You see and hear somebody doing something interesting, something beautiful, something you would like to do too.
You try.
It ́s not what you had expected it to be, it ́s not how you had expected it to be. So you fiddle with your equipment. You come upon something nice – sometimes. You come upon something –
accidentally.
But you feel:
there ́s still something missing. OK – it ́s fun most of the times, but it could be more than that.
It should be more than that.
You want to get better.
But how? How to start getting better? Where to start?
Do you know this?
You need a system. The matter you have been working on needs a systematic approach.
You need it. We all need it. And so, this is where we start our journey.
The term “Generative Music” is a quite new one, and the musician, composer and sound designer Brian Eno is said to have alerted a broader audience to this term.
Generative music is that kind of music, which is created – normally played - by any kind of analogue or digital machinery, while permanently changing in rhythm or pitch or timbre or number of voices etc.

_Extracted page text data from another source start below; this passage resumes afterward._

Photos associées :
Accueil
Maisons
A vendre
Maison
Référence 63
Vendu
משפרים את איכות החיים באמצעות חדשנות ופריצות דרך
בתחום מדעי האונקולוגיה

The producing – playing – machine may be a computer, a modular synthesiser or any other kind of gear, which is able to produce audible events and able to accept and follow certain rules or algorithms.
In modular synthesis these “rules” are our patches, and these patches are what this e-book is about.
“Permanently changing” is movement, and every moving system needs a motor, an engine that drives it, that keeps the system going on moving. In the following chapter 1 I ́m going to talk about the different kinds of engines, which keep our modular generative music system going.
And don ́t worry: You ́ll be able to reproduce everything, that is described in this series of articles. You ́ll be able to reproduce every single example and every single sonic experiment, which you ́re going to meet on these pages.
You can do so using hardware, or you can use software to begin with. You can even use the freeware “VCV Rack” to follow me here in a very practical way. All my examples are made with VCV rack to make it not only easy, but also inexpensive to follow this course.
But I ́ve always tried not to get too specific into VCV, so that you ́ll be able to find corresponding modules in other software systems, and – of course – in hardware, which is not only more enjoyable, but also more “direct”. Turning knobs and moving sliders is on another level of experience than only wielding the mouse – but: it ́s completely on you to decide.